Monday, June 8, 2009

No more yielding than a dream.

The iron tongue of midnight hath told twelve, and so opening weekend of A Midsummer Night's Dream is officially over. My few faithful readers, come and see this show. I don't know what it looks like from the audience's perspective, but so far it's been very well received, and I know I'm having a blast being part of it.

It's funny how the people we spend time with can become more like family than those of our own blood. The Montford Park Players are more of a family unit than any other theatre group I've ever encountered. This is a good and a bad thing. We love and laugh and play like family, we share one another's joys and woes, but as with any other family, there are times when siblings fly at each other's throats. But I'm not speaking about any particular instance, and everyone always seems to kiss and make up, so all and all, I'm of the opinion that the familial feeling we have is a wonderful and rare thing.


It gets me to thinking about how, more often than not, thespians are such a loving breed of creature. There are exceptions to the rule, of course, but I've found that although the stereotype of the catty, shallow actor does exist (and is at least a tiny bit present in all of us), that isn't all there is to it. Everyone can have those unstable moments that actors seem to be famous for, but what people tend to forget is that these are people who bare pieces of soul on a regular basis. It's only natural that they have wild emotional ranges as a result. I'm not trying to say that all actors are bipolar, far from it - most of them are much more levelheaded than they get credit for.


What I AM trying to say is that actors can have such a large capacity for love. Think about it - every couple of months, if we're lucky, we get cast in a new show. That show may or may not be comprised of actors that we have worked with before, and there's almost always at least SOMEONE new, so we readhese old bonds and form new ones. We spend insane amounts of time with other cast members, we set aside all inhibitions in order to be as free as possible onstage, and then all of a sudden, the show is over and we move on to reform a new family unit with a new cast. Sometimes, we might not ever see members of our old family again...but I don't think it's because we don't love each other. I suppose I can't speak for every other actor out there, but I know that I grow to love my cast mates. And I don't stop loving any of them just because I may not see them again.


I guess what really got me to thinking about all this is the fact that I ran into two old high school friends in the same day last Friday, two people that I always loved even though we might never have been best friends. We didn't pretend that we were going to keep in better touch, didn't exchange numbers and make those well-meant promises to go have lunch that people never intend to keep. We just hugged and caught up and laughed and said goodbye, and it was good.

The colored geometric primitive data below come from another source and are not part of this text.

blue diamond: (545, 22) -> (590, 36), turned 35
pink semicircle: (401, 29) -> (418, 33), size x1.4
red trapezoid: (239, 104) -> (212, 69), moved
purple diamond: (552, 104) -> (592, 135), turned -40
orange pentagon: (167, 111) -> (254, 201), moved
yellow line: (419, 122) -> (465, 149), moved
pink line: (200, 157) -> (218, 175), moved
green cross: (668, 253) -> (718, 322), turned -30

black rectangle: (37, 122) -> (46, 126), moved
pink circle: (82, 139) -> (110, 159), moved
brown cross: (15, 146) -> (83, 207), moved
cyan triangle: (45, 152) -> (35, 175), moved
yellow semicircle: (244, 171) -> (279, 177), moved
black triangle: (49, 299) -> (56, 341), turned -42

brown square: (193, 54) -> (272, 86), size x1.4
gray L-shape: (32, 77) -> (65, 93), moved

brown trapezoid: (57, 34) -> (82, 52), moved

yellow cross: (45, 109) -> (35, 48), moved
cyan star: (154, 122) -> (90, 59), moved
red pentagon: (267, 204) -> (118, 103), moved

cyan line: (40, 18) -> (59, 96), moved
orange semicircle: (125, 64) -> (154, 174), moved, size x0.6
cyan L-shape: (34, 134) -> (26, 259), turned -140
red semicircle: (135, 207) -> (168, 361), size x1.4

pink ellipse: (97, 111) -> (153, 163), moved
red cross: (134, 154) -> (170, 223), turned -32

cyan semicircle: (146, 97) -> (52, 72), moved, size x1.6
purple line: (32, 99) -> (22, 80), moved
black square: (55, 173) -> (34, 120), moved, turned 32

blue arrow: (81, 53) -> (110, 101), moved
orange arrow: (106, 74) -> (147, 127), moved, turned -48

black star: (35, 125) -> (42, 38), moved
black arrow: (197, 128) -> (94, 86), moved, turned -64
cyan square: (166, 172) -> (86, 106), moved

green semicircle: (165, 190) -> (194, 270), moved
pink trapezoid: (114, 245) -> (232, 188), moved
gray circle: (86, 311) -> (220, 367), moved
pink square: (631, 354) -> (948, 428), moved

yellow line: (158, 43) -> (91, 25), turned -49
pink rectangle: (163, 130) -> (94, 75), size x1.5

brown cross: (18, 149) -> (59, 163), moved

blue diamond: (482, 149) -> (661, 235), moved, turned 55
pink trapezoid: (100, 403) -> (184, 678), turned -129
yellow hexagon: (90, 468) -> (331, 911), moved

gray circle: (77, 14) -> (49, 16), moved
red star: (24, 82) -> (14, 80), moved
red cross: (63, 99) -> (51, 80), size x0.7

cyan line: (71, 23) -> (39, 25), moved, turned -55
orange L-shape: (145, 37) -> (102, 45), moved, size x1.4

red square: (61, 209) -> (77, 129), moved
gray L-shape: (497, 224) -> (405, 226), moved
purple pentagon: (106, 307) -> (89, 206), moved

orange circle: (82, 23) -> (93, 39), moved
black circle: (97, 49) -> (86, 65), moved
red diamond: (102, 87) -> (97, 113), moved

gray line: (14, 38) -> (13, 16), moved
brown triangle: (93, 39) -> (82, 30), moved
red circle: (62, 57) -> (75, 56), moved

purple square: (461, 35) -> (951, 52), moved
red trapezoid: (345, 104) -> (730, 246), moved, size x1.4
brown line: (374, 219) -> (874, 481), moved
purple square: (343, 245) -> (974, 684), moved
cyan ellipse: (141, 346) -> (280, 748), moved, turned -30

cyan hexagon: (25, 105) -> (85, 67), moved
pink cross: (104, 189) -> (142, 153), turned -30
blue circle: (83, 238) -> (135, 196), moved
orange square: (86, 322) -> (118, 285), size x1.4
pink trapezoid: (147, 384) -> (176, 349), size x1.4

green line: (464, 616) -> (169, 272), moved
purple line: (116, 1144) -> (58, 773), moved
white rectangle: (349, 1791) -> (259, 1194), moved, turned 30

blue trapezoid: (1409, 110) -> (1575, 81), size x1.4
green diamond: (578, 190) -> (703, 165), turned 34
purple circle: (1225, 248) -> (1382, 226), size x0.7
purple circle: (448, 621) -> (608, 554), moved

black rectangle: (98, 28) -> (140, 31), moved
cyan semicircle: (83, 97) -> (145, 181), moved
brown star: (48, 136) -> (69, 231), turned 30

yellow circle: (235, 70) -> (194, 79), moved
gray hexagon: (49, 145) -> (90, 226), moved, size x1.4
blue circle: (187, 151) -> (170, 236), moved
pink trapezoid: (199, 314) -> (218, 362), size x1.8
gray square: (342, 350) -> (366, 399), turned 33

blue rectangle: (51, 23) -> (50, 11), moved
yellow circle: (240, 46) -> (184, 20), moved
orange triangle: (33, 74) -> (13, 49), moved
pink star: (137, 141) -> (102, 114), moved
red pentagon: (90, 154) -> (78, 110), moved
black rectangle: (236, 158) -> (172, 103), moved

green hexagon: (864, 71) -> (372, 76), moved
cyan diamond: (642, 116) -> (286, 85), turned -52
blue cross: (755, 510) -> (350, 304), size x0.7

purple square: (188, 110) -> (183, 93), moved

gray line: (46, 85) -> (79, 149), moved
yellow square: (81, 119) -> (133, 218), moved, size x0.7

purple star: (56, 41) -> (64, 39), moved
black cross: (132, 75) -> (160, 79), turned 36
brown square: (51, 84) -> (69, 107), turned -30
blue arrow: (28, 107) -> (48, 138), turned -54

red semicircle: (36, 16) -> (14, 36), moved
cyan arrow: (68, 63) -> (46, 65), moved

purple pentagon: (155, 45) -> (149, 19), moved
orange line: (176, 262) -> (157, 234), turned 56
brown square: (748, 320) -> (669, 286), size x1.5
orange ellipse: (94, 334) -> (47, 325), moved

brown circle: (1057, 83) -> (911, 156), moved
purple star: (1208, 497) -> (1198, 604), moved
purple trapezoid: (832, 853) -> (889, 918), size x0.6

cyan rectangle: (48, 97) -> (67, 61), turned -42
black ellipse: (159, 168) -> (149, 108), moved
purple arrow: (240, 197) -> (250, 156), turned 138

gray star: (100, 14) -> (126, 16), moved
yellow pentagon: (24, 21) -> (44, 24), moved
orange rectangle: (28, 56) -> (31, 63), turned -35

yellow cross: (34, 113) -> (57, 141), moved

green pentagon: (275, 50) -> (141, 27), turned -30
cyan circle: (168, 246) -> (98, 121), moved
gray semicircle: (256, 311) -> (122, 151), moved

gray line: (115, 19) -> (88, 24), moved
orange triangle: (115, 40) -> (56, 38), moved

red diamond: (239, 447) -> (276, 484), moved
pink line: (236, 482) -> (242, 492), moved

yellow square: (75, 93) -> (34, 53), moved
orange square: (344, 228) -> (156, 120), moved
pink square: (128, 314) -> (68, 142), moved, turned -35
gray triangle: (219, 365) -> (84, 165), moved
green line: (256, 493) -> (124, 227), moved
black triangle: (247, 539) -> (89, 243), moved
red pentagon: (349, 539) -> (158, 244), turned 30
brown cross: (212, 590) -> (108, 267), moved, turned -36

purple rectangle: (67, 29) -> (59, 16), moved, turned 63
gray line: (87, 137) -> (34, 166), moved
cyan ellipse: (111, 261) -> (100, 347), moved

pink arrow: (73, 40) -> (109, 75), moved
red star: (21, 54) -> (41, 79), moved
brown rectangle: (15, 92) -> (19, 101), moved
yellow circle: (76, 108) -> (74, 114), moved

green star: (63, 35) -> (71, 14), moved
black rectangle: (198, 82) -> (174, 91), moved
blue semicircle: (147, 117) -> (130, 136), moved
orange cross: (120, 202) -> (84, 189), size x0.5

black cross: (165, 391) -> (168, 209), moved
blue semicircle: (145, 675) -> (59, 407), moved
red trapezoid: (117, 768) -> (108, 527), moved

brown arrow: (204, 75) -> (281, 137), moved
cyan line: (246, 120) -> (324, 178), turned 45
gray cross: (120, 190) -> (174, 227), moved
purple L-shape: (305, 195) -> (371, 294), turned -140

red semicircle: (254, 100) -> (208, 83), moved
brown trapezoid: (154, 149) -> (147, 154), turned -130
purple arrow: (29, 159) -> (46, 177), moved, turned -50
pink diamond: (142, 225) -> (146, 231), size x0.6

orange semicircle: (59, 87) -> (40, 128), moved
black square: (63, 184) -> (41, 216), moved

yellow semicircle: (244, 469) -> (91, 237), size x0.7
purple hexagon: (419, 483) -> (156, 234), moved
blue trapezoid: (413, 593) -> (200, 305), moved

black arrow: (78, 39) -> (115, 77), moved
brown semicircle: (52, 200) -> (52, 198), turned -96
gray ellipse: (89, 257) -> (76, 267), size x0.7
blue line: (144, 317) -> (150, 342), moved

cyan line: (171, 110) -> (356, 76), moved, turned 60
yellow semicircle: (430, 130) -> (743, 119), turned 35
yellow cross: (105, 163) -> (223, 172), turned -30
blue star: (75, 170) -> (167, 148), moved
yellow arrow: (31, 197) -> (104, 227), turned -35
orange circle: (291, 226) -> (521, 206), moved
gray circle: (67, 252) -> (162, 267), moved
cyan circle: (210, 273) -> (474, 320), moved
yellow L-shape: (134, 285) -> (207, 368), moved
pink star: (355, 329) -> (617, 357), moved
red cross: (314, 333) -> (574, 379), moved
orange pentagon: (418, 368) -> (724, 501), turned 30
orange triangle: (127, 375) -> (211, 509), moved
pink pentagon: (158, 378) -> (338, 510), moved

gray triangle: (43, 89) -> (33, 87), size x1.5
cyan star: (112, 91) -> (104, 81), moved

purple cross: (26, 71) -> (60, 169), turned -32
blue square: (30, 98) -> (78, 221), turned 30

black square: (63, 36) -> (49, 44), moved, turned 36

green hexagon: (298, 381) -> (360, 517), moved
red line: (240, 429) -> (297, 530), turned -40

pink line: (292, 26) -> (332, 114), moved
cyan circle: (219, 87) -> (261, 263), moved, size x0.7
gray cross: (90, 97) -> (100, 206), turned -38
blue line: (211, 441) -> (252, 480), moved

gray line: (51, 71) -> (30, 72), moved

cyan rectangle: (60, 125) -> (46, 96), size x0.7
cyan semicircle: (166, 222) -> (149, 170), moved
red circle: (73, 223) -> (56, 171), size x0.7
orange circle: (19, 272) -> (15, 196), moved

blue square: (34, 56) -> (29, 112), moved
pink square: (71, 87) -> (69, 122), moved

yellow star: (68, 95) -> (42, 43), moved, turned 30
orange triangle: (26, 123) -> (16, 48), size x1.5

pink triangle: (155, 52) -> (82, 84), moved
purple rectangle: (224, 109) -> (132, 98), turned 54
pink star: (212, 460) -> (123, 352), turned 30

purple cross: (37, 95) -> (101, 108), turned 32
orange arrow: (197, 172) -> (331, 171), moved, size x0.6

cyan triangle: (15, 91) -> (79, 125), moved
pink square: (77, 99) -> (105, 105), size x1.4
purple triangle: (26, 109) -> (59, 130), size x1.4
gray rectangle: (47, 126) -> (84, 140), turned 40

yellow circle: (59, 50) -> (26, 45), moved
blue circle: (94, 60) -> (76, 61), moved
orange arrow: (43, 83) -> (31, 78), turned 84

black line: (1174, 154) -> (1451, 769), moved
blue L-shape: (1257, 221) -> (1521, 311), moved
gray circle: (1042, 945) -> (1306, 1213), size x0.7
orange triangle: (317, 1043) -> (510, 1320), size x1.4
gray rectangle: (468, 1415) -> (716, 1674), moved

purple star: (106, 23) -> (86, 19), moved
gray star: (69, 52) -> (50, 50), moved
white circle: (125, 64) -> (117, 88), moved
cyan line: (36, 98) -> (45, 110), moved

Society seems to perpetuate this idea that in order to really love people, you have to keep in touch with them forever and call them every week, and that those are your best friends. I don't think I quite agree. I think there are people I could easily list among my "best friends" that I only talk to once every few months or less, and there are just as many people I would only call acquaintances that I see every day. There are people I loved dearly in high school that I no longer see because we've all scattered, but I still love them and think of them fondly, and not seeing them for six years hasn't changed that affection. And, in what seems to me to be the saddest situation, there are people I still love who I know no longer hold me in any kind regard. There are a select few who have spurned me, and all but one of that handful went so far as to say they "didn't need me anymore". Those four words hurt more than any other part of those friendships ending, because every time, those words brought the painful realization that a friendship I had believed to be healthy was really one-sided and based only on the other person's need.


But, I digress. The point I'm trying to make is that I still love even those people, and I wonder if this sort of capacity for love is what makes actors able to form and reform such strong family bonds over and over again. Then again, maybe I'm just imagining this trait in all actors. Maybe the best in this kind really are but shadows.


One last note - I've realized that my writing and my inner monologue during the summer tend to take on tones of Shakespearean text. I don't mean the lines I quote deliberately - I mean I catch myself thinking in thees, thous, shalts, wonts, etcetera etcetera. It's vaguely interesting. And now, to bed. Give me your hands if we be friends.